Tabubruch vs. Lapsus

Die Brisanz dieser Worte war den deutschen Interviewern offenbar gar nicht aufgefallen, in Israel hingegen merkte man sofort, dass Olmert entweder ein Tabu gebrochen oder dass ihm eine peinliche Fehlleistung unterlaufen war.

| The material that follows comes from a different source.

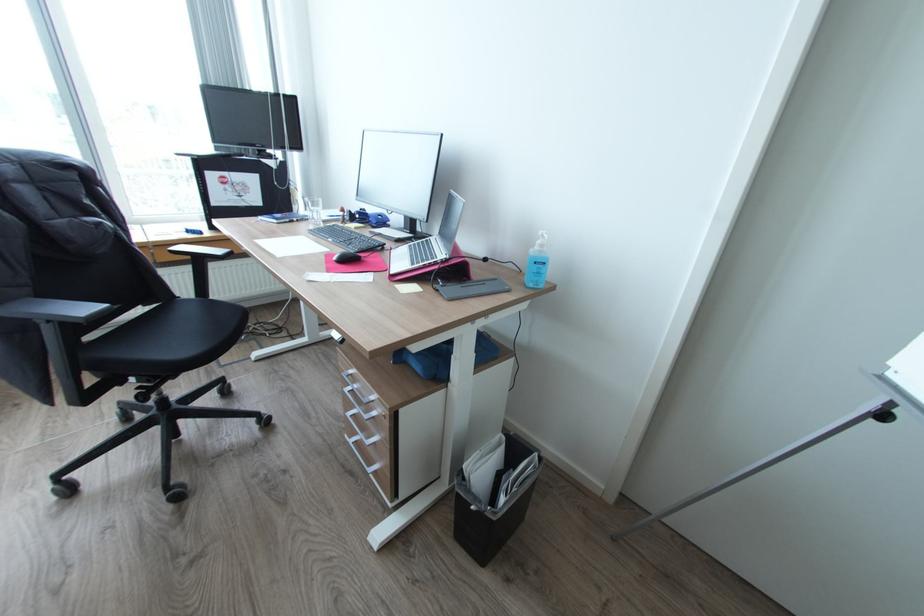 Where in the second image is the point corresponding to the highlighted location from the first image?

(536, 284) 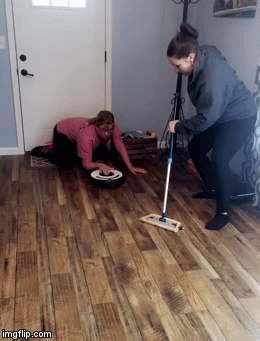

Es gilt zwar sowohl in Israel als auch weltweit als Faktum, dass der kleine Judenstaat seit Jahrzehnten an die 200 Atomsprengköpfe lagert, offiziell setzen die Israelis aber stoisch auf „nukleare Zweideutigkeit“. Indem es den Besitz von Kernwaffen weder zugibt noch bestreitet, will Israel potenzielle Angreifer verunsichern und die größtmögliche Abschreckungswirkung erzielen, ohne sich internationaler Kritik auszusetzen und die Rechtfertigung für ein nukleares Wettrüsten in der Region zu liefern.

Politikschwenk

Nun sei aber dem Regierungschef höchstpersönlich etwas herausgeschlüpft, wofür jeder israelische Journalist von der Militärzensur verfolgt würde, schrieb ein Kommentator, und sowohl die Rechts- als auch die Linksopposition empörten sich über den Lapsus, der „die Politik von fast einem halben Jahrhundert infrage stellt“. Im Umfeld des Premierministers, der gestern in Berlin von Bundeskanzlerin Angela Merkel empfangen wurde (siehe Seite 3), versuchte man, den Schaden zu begrenzen: Olmert habe an keiner Stelle gesagt, dass Israel tatsächlich über Kernwaffen verfüge, er habe Israel bloß in eine Reihe mit „demokratischen und verantwortungsbewussten Ländern“ gestellt, um den Unterschied zum Iran klarzumachen. „Die Politik hat sich nicht geändert“, versicherte gestern Verteidigungsminister Amir Peretz und sandte zugleich ein Warnsignal aus: „Wir werden unsere Arbeit machen – niemand soll denken, dass wir angesichts aller Entwicklungen tatenlos bleiben werden.(Ben Segenreich aus Tel Aviv/DER STANDARD, Printausgabe, 13.12.2006)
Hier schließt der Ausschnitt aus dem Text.